Glioblastoma (GBM) is the most lethal brain malignancy owing to its exceptional resistance to radiation, chemotherapy and surgical resection. While 50% of all GBM cases harbor oncogenic alterations in the gene encoding the Epidermal Growth Factor Receptor (EGFR), it is unclear how the vast majority of those alterations influence EGFR functionality, oncogenic activity and response to available cancer therapeutics. In contrast to EGFR variants found in other types of cancers that involve alterations primarily in the intracellularly- localized kinase domain (KD), the vast majority of EGFR alterations in GBM occur in the ectodomain (EC) extended into the extracellular space. Based on recent studies revealing therapeutic response differences between a small number of EGFR EC and KD variants, we hypothesize that the broader spectrum of oncogenic EGFR EC variants differs functionally from KD mutants with respect to oncogenic signaling and therapeutic vulnerabilities in GBM. The overarching goal of this study is to functionalize the spectrum of EGFR EC and KD aberrations occurring in GBM, as identifying bona fide ?driver? mutations and understanding their mechanism of action may inform new cancer diagnostics and therapies.

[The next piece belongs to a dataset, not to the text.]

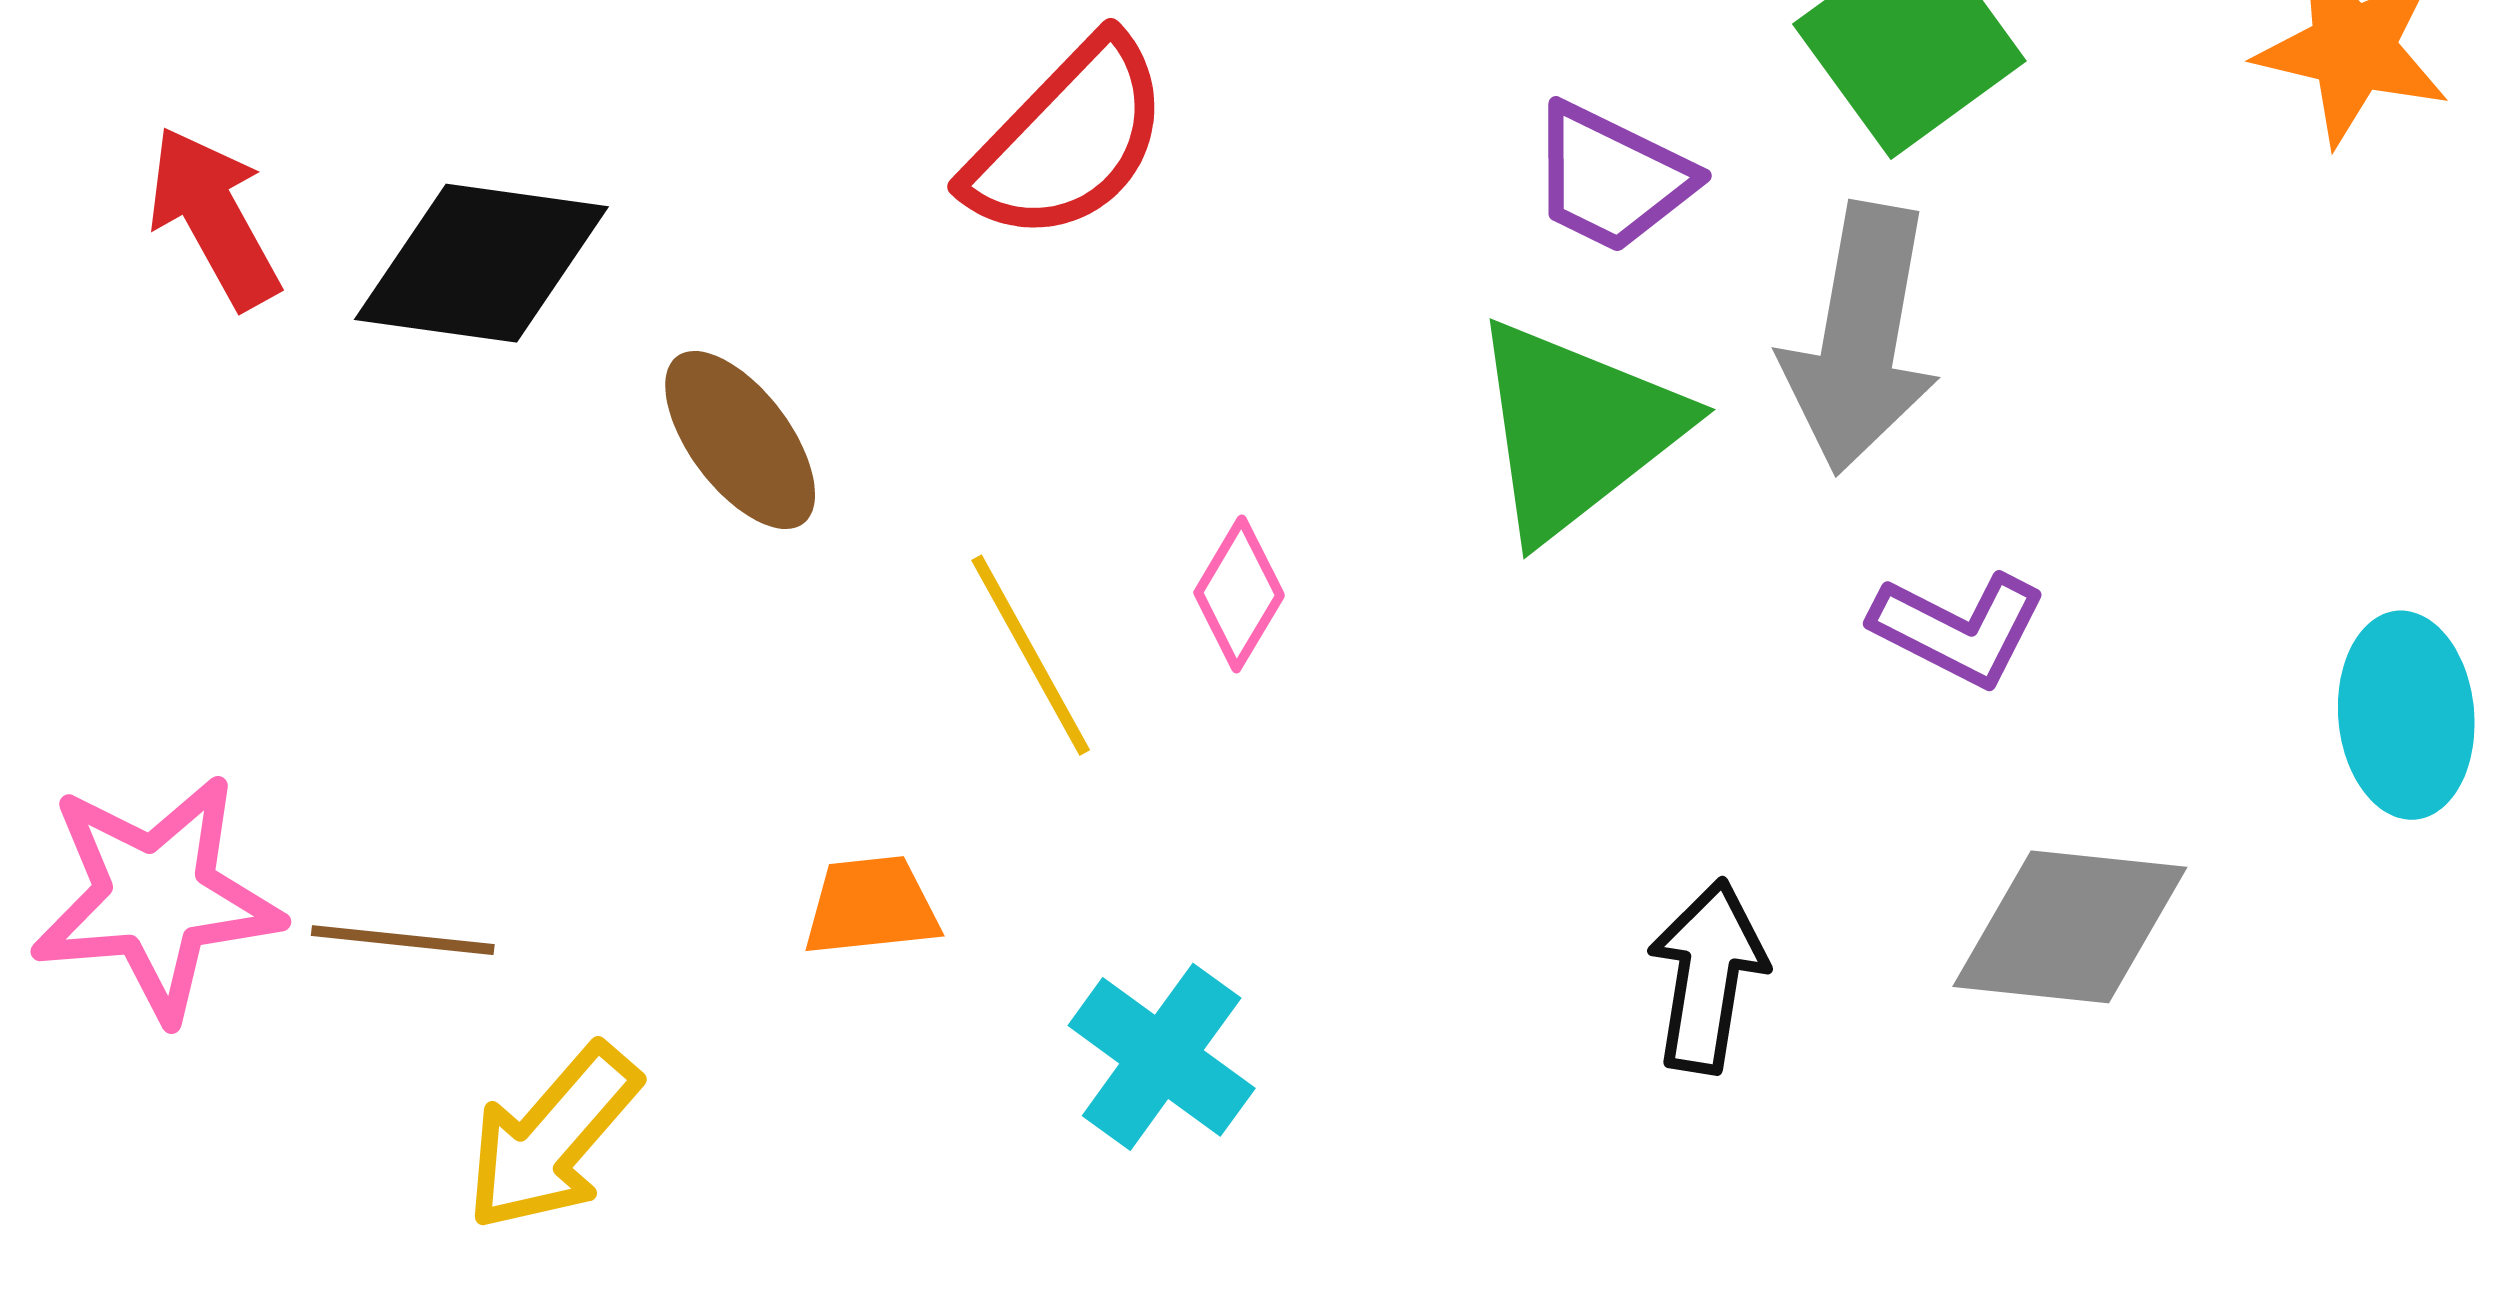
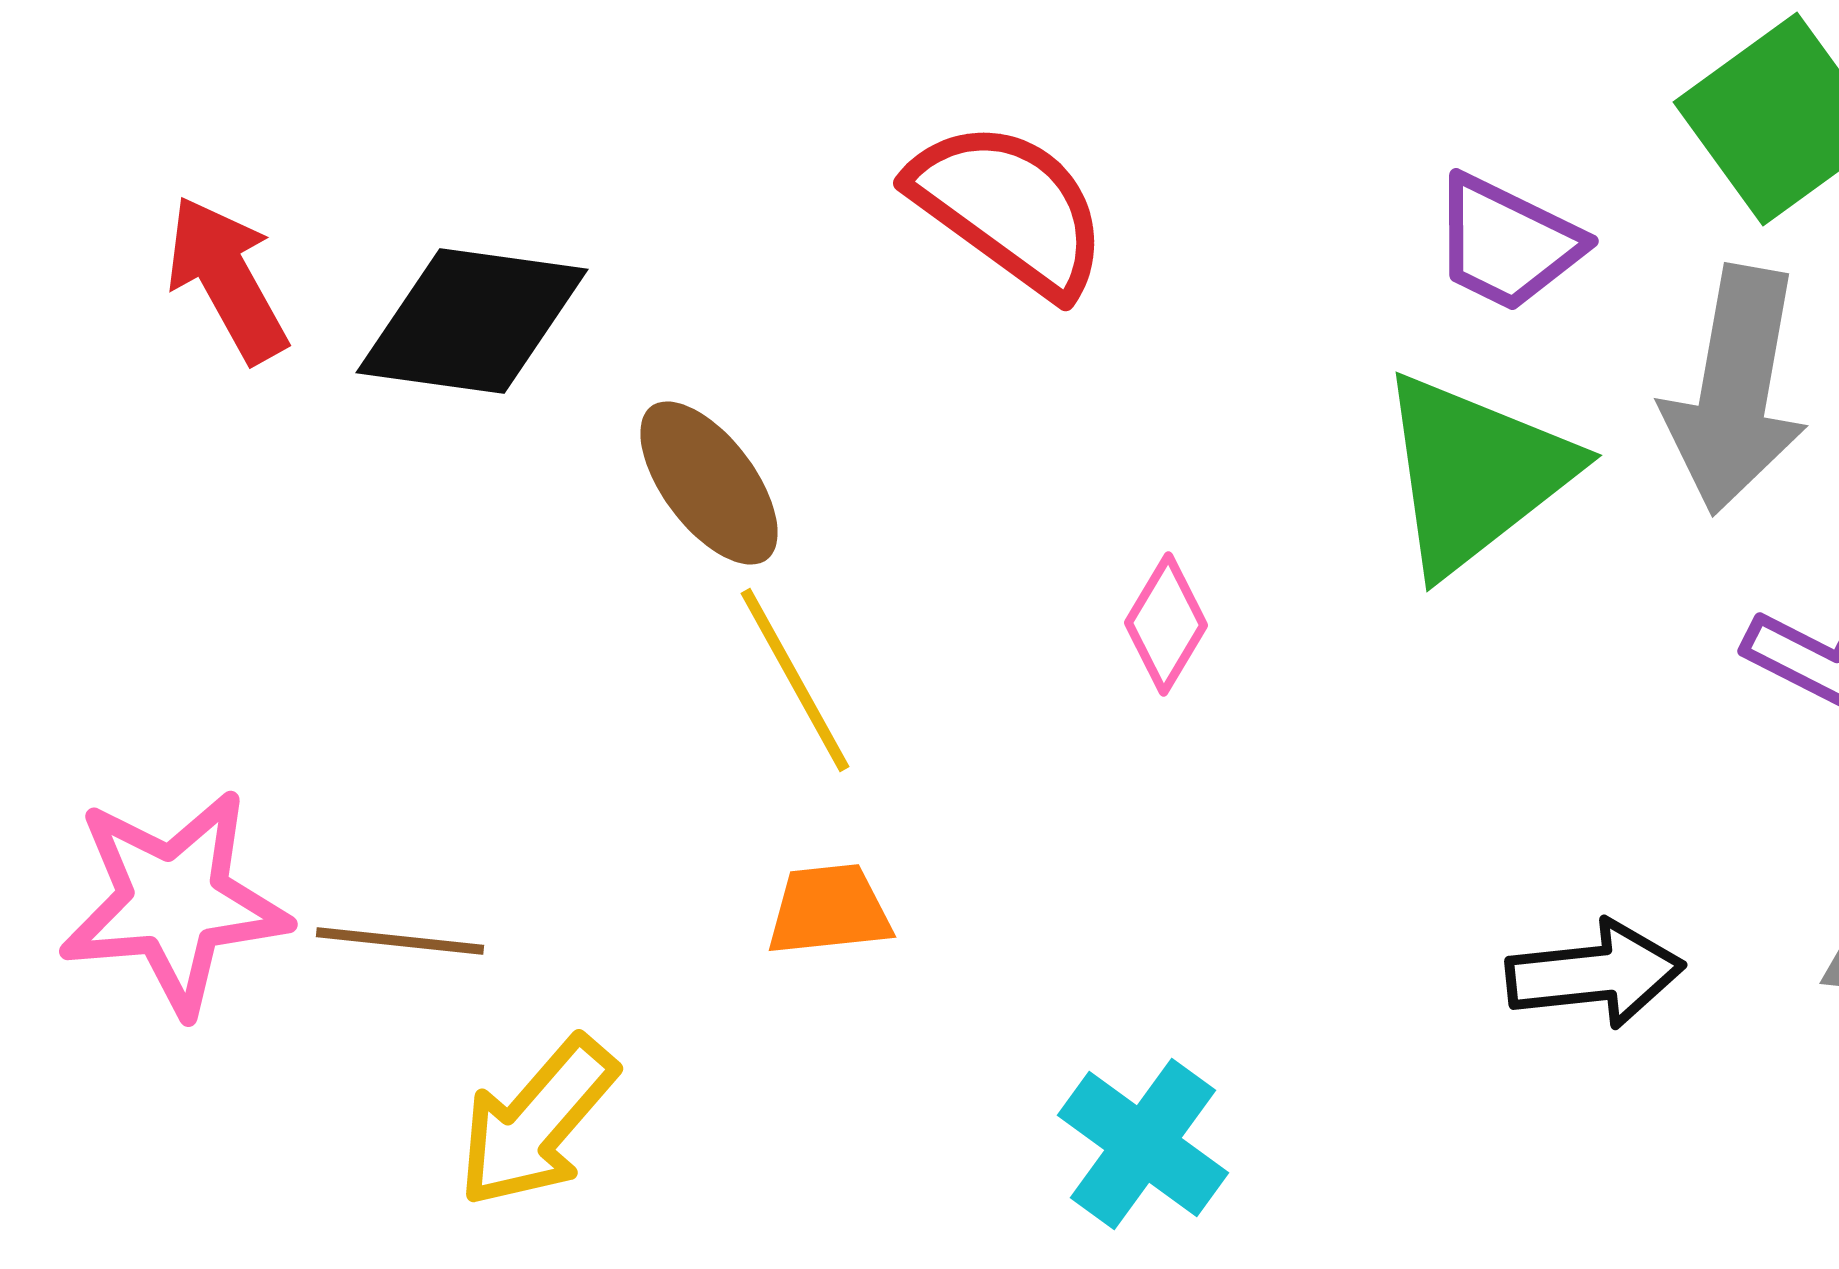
red semicircle: (1068, 140) -> (1009, 208), turned -98
yellow line: (1031, 655) -> (795, 680), moved
black arrow: (1707, 976) -> (1595, 974), turned 75
cyan cross: (1162, 1057) -> (1143, 1144), moved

The specific aims of this study are (1) to construct a barcoded EGFR allelic series library, (2) to functionally validate EGFR mutant drivers of GBM, and (3) to determine signaling and therapeutic response differences mediated by oncogenic EGFR EC and KD variants. To address these aims, established high-throughput mutagenesis and molecular barcoding strategies will be leveraged to assemble a library consisting of 64 EGFR variants and controls selected from GBM sequencing data. To determine which mutations contribute to tumorigenesis, EGFR variants will be evaluated for oncogenic activity by employing pooled functional screens using two novel in vivo models that provide the appropriate genetic and biological context of GBM. Specifically, we will combine use of CRISPR-based gene editing of known GBM tumor suppressors with our barcoded EGFR expression libraries for pooled EGFR variant competition assays using 1) an in utero brain electroporation model and 2) a modified neural stem/progenitor cell (NSC) orthotopic transplant model. To investigate mechanistic differences between EGFR EC and KD variants, we will subject NSC cell populations derived from our in vivo studies to immunoblot analysis and drug sensitivity assays to identify differential signaling pathway activation and therapeutic responses by EGFR variants. Successful completion of these studies will not only illuminate the cancer functionality and mechanisms of action of EGFR variants in GBM, but may also uncover novel biomarkers/targets that will immediately inform new therapeutic modalities to treat this fatal disease.
In this proposal we will construct the majority of cancer-related mutations found in the gene encoding Epidermal Growth Factor Receptor (EGFR), the most frequently altered gene in Glioblastoma (GBM), and characterize their oncogenic function and response to cancer therapeutics in the appropriate biological context of the brain. Successful completion of these studies will identify the subset of EGFR mutations that have a role in tumor development and determine their mechanism-of-action. Moreover, the proposed work may uncover novel biomarkers and targets that will immediately inform new therapeutic modalities to treat this fatal disease as well as other EGFR-driven cancers.